Of course, while he was thinking of this, they had gone on with the second marble story, only now it was Trudy telling it. “So this lady from across the street comes over and Mom thinks she’s going to welcome us into the neighborhood, and so she holds the door open and invites the woman inside, and the first thing she says is ‘I hear you’re going to have marble in the foyer of your new house,’ and Mom says yes, and then the woman—”
“Sister Braincase, I’ll bet,” said Var.
“Who?” asked Lucille.
“Sister Barnacuse,” said Var. “We call her Braincase because she’s going bonkers.”
“How compassionate of you,” murmured Lucille.
“
Any
way,” said Trudy, “whoever she was—Mrs. Barnacuse—said, ‘Well, I hope it isn’t that miserable
fox
marble.’ And Mother just stands there and she’s trying to think of what fox marble might mean. Was it a sort of russet shade of brown or something? She’d never heard of a color called
fox
. And then all of a sudden it dawns on her that the woman means
faux
marble, and even though the marble in the entry
is
real, Mother says to her, ‘No, the marble
we
have is
faux
.’ As if it was something to be proud of. And the woman says, ‘Oh, well that’s different,’ and she goes away.”

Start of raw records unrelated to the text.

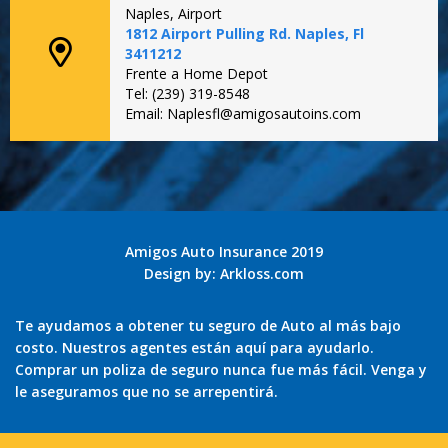
Naples, Airport
1812 Airport Pulling Rd. Naples, Fl
3411212
Frente a Home Depot
Tel: (239) 319-8548
Email: Naplesfl@amigosautoins.com
Amigos Auto Insurance 2019
Design by:
Arkloss.com
Te ayudamos a obtener tu seguro de Auto al más bajo
costo. Nuestros agentes están aquí para ayudarlo.
Comprar un poliza de seguro nunca fue más fácil. Venga y
le aseguramos que no se arrepentirá.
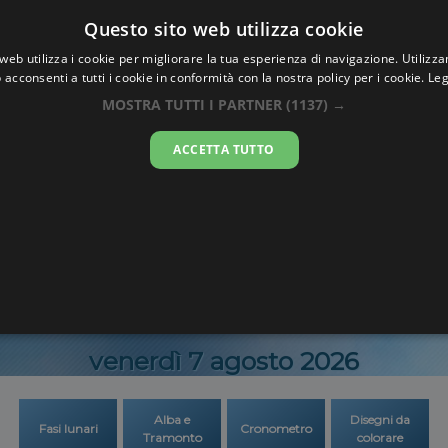
Oraesatta
Questo sito web utilizza cookie
.co
web utilizza i cookie per migliorare la tua esperienza di navigazione. Utilizza
 acconsenti a tutti i cookie in conformità con la nostra policy per i cookie.
Leg
 Esatta
Yamousso
MOSTRA TUTTI I PARTNER
(1137) →
ACCETTA TUTTO
15:59:4
venerdì 7 agosto 2026
Alba e
Disegni da
Fasi lunari
Cronometro
Tramonto
colorare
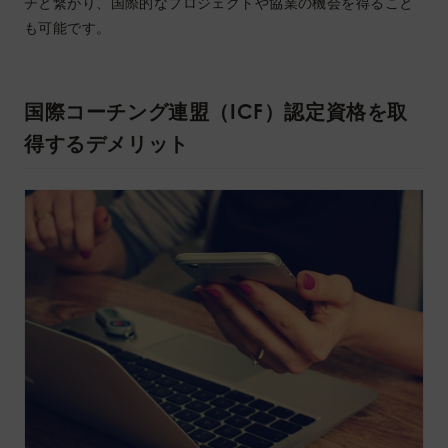
チと繋がり、国際的なプロジェクトや協業の機会を得ること
も可能です。
国際コーチング連盟（ICF）認定資格を取
得するデメリット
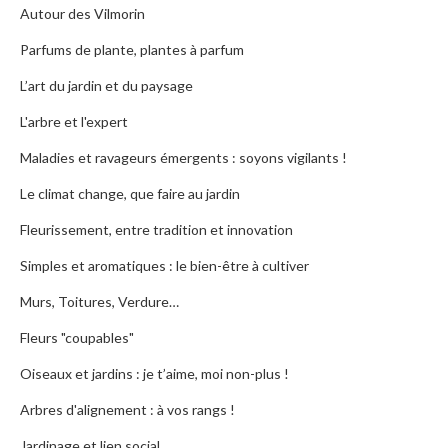
Autour des Vilmorin
Parfums de plante, plantes à parfum
L’art du jardin et du paysage
L'arbre et l'expert
Maladies et ravageurs émergents : soyons vigilants !
Le climat change, que faire au jardin
Fleurissement, entre tradition et innovation
Simples et aromatiques : le bien-être à cultiver
Murs, Toitures, Verdure…
Fleurs "coupables"
Oiseaux et jardins : je t’aime, moi non-plus !
Arbres d'alignement : à vos rangs !
Jardinage et lien social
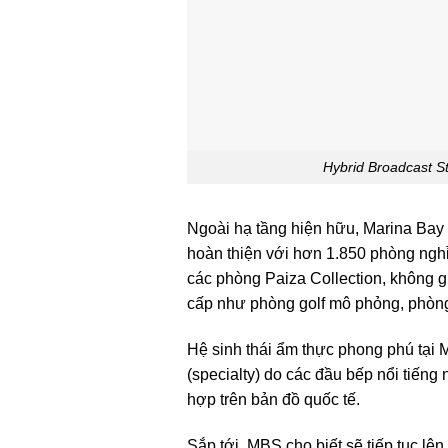
Hybrid Broadcast St
Ngoài hạ tầng hiện hữu, Marina Bay 
hoàn thiện với hơn 1.850 phòng nghỉ,
các phòng Paiza Collection, không gi
cấp như phòng golf mô phỏng, phò
Hệ sinh thái ẩm thực phong phú tại 
(specialty) do các đầu bếp nổi tiế
hợp trên bản đồ quốc tế.
Sắp tới, MBS cho biết sẽ tiếp tục lê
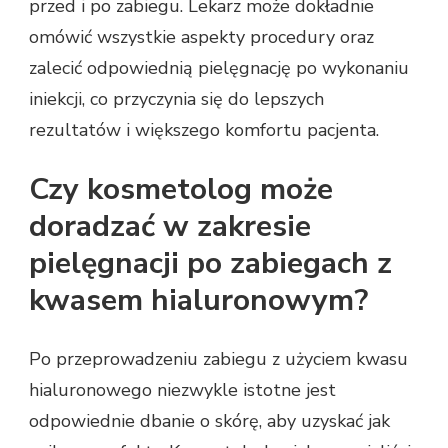
przed i po zabiegu. Lekarz może dokładnie
omówić wszystkie aspekty procedury oraz
zalecić odpowiednią pielęgnację po wykonaniu
iniekcji, co przyczynia się do lepszych
rezultatów i większego komfortu pacjenta.
Czy kosmetolog może
doradzać w zakresie
pielęgnacji po zabiegach z
kwasem hialuronowym?
Po przeprowadzeniu zabiegu z użyciem kwasu
hialuronowego niezwykle istotne jest
odpowiednie dbanie o skórę, aby uzyskać jak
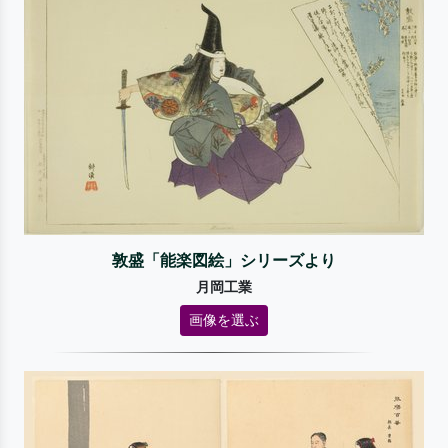
敦盛「能楽図絵」シリーズより
月岡工業
画像を選ぶ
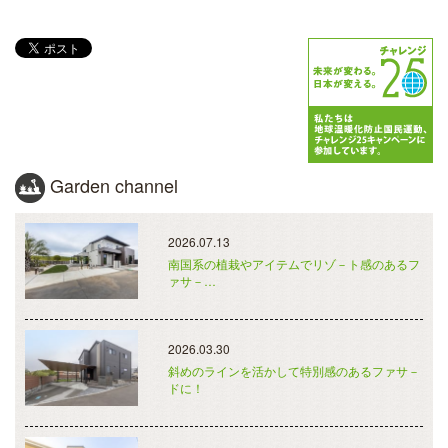
Garden channel
2026.07.13
南国系の植栽やアイテムでリゾ－ト感のあるフ
ァサ－…
2026.03.30
斜めのラインを活かして特別感のあるファサ－
ドに！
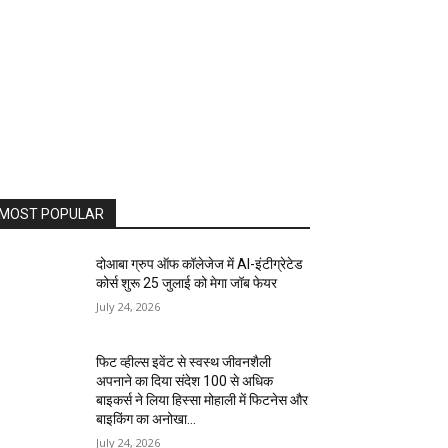
MOST POPULAR
दोआबा ग्रुप ऑफ कॉलेजेज में AI-इंटीग्रेटेड
कोर्स शुरू 25 जुलाई को मेगा जॉब फेयर
July 24, 2026
फिट व्हील्स इवेंट से स्वस्थ जीवनशैली
अपनाने का दिया संदेश 100 से अधिक
बाइकर्स ने लिया हिस्सा मोहाली में फिटनेस और
बाइकिंग का अनोखा...
July 24, 2026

Var laughed uproariously, but Tom Boke only sat there with a polite missionary grin, which Helaman supposed he probably perfected back before he really knew the language, when he had to sit and listen to whole conversations he didn’t understand. Finally the young man shared with them the reason for his failure to laugh. “What’s foe marble?” he asked.
“Faux,” said Lucille. “French for false.”
“It means fake,” Ryan said, in one of the brief moments when his mouth wasn’t full of chips. “But ours is real. And our toilets flush silently.”
“Ryan,” said Lucille in her I’m-still-acting-sweet-but-you’d-better-do-this voice, “why don’t you go down and pry your brother away from the computer and ask him to come up and meet our guests?”